FIGURE 1: Image showing Jejunal Perforation on antimesenteric border

FIGURE 2: Image showing Mesenteric Injury

FIGURE 3: Image showing Ileal perforation at mesenteric border

 

 

Table 5 shows surgical management and postoperative complications. Primary repair was performed in 46 patients, Bowel resection and anastomosis in 32 patients, stoma formation in 14 patients, and damage control surgery in 8 patients. Postoperative wound infection occurred in 18 patients, anastomotic leak in 3 patients, and sepsis in 10 patients. A total of 4 patients died, while 65 patients had an uneventful recovery.

Table 5: Surgical Management and Postoperative Complications

Parameter

Category

Number of Patients

Surgical Procedure

Primary Repair

46

Resection & Anastomosis

32

Creation of Stoma

14

Damage Control Surgery

8

Complications

Surgical Site Infection

18

Anastomotic Leak

3

Sepsis

10

Mortality

4

Uneventful Recovery

65

 

Table 6 shows hospital stay, ICU stay, and trauma scores. The mean length of hospital stay was 12 ± 5 days, while the mean ICU stay was 4 ± 2 days. The mean Injury Severity Score was 18 ± 6, and the mean Revised Trauma Score was 6.5 ± 1.2.

 

Table 6 Hospital Stay, ICU Stay, and Trauma Scores

Parameter

Mean ± SD

Length of Hospital Stay (days)

12 ± 5

ICU Stay (days)

4 ± 2

Injury Severity Score (ISS)

18 ± 6

Revised Trauma Score (RTSc)

6.5 ± 1.2

DISCUSSION

Bowel perforation after blunt trauma is rare but potentially fatal. The nonspecific nature of symptoms—such as vague abdominal pain, distension, or absent bowel sounds—often leads to underdiagnosis. The proposed mechanisms of intestinal injury in BAT include compression forces and deceleration forces which results in a spectrum of injury from intramural hematoma to perforation. [10]

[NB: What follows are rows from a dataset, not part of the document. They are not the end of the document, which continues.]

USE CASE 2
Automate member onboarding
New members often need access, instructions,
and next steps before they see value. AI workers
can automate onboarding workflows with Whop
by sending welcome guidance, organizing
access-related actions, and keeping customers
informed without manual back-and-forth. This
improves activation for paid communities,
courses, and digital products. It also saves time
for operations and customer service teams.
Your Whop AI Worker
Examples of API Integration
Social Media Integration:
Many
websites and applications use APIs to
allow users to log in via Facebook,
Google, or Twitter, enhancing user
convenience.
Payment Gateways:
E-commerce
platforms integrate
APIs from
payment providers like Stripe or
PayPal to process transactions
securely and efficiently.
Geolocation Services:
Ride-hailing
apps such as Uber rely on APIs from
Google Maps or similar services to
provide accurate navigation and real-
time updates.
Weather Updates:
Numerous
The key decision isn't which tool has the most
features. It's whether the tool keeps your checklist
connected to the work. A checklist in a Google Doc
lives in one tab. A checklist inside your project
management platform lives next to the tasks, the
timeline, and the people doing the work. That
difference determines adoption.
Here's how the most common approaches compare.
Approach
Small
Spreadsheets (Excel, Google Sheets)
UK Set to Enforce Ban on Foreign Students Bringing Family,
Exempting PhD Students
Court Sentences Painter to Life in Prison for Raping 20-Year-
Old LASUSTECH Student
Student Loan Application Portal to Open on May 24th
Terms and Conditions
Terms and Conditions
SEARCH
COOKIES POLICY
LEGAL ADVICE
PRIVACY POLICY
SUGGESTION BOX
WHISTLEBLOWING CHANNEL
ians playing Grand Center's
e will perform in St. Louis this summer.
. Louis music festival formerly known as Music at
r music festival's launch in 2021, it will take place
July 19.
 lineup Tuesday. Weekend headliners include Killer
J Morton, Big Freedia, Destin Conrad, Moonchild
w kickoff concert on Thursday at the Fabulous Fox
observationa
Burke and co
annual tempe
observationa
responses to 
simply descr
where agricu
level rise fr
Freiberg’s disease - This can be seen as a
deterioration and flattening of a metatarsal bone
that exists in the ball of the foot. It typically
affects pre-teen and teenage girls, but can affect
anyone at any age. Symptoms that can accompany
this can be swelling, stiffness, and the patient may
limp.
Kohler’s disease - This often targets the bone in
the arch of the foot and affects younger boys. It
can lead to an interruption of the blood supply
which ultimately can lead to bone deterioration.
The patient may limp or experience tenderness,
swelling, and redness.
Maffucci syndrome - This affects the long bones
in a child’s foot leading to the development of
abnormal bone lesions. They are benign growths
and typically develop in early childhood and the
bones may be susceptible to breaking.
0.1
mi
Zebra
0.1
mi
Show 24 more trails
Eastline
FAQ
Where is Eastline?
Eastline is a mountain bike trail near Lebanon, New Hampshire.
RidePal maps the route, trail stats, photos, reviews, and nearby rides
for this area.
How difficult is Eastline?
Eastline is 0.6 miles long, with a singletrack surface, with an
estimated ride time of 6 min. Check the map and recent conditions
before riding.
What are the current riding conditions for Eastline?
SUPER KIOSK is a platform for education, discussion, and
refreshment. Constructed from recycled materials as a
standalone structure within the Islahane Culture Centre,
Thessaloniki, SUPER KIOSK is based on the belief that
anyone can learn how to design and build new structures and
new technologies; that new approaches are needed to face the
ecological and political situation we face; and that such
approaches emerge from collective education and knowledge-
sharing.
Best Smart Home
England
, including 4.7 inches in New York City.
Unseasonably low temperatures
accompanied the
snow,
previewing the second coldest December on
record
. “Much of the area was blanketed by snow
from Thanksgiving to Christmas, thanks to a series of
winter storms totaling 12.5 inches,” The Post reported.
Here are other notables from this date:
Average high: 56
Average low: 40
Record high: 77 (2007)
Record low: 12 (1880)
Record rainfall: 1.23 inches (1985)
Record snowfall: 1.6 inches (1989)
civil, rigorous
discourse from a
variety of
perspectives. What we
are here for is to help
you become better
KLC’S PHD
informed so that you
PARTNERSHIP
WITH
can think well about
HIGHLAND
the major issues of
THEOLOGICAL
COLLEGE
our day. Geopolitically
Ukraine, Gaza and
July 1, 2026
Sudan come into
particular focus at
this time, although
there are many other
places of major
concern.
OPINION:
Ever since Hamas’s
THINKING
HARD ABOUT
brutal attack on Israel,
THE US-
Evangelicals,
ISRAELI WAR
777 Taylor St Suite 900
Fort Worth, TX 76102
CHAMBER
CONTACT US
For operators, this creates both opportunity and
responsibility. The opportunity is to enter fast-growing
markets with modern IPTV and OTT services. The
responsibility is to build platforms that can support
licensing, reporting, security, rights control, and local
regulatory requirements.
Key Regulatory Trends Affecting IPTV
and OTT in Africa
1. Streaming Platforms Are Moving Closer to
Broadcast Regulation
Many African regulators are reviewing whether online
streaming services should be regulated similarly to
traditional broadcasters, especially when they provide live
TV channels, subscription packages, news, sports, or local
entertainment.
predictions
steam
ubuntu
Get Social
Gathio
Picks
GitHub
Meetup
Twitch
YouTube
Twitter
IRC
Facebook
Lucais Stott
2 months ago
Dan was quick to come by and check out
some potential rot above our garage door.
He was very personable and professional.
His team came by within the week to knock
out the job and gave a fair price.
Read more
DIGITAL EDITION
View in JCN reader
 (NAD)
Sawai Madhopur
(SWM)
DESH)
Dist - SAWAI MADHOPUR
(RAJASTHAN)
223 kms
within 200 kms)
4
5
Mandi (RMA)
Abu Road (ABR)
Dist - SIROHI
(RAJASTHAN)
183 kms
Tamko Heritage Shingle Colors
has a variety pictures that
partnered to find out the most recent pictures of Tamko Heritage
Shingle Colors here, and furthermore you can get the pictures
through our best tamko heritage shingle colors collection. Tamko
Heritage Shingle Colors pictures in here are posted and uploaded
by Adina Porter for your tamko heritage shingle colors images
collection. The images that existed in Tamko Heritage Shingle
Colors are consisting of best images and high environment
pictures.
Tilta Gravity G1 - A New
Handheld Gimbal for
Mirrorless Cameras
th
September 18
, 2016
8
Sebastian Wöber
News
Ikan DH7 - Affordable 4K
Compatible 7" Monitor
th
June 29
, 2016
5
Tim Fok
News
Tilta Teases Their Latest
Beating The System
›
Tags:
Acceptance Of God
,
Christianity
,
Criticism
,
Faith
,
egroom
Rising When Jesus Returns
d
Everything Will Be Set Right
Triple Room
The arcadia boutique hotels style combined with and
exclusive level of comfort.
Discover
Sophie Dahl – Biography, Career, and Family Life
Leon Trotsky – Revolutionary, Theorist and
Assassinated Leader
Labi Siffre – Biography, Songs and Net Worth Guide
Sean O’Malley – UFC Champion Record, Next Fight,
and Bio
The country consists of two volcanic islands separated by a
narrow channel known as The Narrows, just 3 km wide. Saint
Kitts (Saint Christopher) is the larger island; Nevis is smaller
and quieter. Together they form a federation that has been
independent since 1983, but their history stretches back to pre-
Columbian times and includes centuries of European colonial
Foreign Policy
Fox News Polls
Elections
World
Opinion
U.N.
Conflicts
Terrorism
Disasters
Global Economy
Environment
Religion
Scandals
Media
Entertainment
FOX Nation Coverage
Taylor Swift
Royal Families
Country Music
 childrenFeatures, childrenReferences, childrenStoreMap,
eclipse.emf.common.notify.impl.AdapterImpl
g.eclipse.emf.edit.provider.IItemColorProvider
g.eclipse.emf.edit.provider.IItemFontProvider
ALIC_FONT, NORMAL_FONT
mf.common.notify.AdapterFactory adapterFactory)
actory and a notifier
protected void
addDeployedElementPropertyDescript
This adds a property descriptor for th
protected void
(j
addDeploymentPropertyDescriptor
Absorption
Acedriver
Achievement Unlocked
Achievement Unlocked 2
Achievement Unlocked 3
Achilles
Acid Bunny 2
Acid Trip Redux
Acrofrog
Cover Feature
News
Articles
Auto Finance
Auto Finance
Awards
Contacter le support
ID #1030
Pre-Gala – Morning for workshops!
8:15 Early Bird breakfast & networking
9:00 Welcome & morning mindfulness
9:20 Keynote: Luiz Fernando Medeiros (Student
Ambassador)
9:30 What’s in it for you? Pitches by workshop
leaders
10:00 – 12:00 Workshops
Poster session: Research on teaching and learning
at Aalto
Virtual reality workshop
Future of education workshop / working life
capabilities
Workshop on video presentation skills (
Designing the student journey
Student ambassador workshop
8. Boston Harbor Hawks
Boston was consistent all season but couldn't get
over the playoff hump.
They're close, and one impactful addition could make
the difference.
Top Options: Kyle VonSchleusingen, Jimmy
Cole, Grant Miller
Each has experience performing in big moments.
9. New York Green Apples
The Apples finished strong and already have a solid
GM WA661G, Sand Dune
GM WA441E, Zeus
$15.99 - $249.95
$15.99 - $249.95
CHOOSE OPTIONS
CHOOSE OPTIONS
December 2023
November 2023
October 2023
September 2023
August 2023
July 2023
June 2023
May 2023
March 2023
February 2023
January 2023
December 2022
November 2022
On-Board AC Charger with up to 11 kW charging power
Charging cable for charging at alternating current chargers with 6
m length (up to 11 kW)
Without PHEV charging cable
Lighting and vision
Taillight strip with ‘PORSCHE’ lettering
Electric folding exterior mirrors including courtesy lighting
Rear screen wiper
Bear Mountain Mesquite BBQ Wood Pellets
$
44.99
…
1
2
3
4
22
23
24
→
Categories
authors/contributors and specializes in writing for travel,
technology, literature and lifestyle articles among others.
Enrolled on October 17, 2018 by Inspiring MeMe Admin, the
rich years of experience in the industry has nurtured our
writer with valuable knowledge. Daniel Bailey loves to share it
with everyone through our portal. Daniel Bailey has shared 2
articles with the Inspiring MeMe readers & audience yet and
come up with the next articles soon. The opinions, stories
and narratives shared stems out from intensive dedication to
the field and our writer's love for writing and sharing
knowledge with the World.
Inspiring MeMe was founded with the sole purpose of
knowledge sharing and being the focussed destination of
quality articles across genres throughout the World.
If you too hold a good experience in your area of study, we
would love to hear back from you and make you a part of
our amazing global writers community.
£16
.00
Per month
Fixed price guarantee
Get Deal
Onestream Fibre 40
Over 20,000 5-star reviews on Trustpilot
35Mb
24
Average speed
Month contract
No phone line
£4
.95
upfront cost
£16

The management of hollow viscus injuries depends on the severity of the injury and associated complications. Surgical intervention is often required to repair the perforation or for resection of devitalised segment. Non-operative management may be considered for certain stable injuries.[11]

In the present study 100 patients with hollow viscus injury following blunt trauma to abdomen were included. Out of 100, 34 were in the 18–30 years age group, 28 in 31–45 years, 22 in 46–60 years, and 16 were older than 60 years. Blunt and penetrating trauma to abdomen was more commonly seen in young individuals [9]. A total of 78 patients were male and 22 were females which is comparable with study by Khadilkar, which also showed abdominal trauma was more common in males.[1] In our study cause of blunt trauma was road traffic accidents in 62 cases, followed by fall from height in 18 cases, assault in 12 cases, and miscellaneous causes in 8 cases. Other studies also reported that 62% to 70% cases of blunt injury to abdomen was due to RTA [1,2]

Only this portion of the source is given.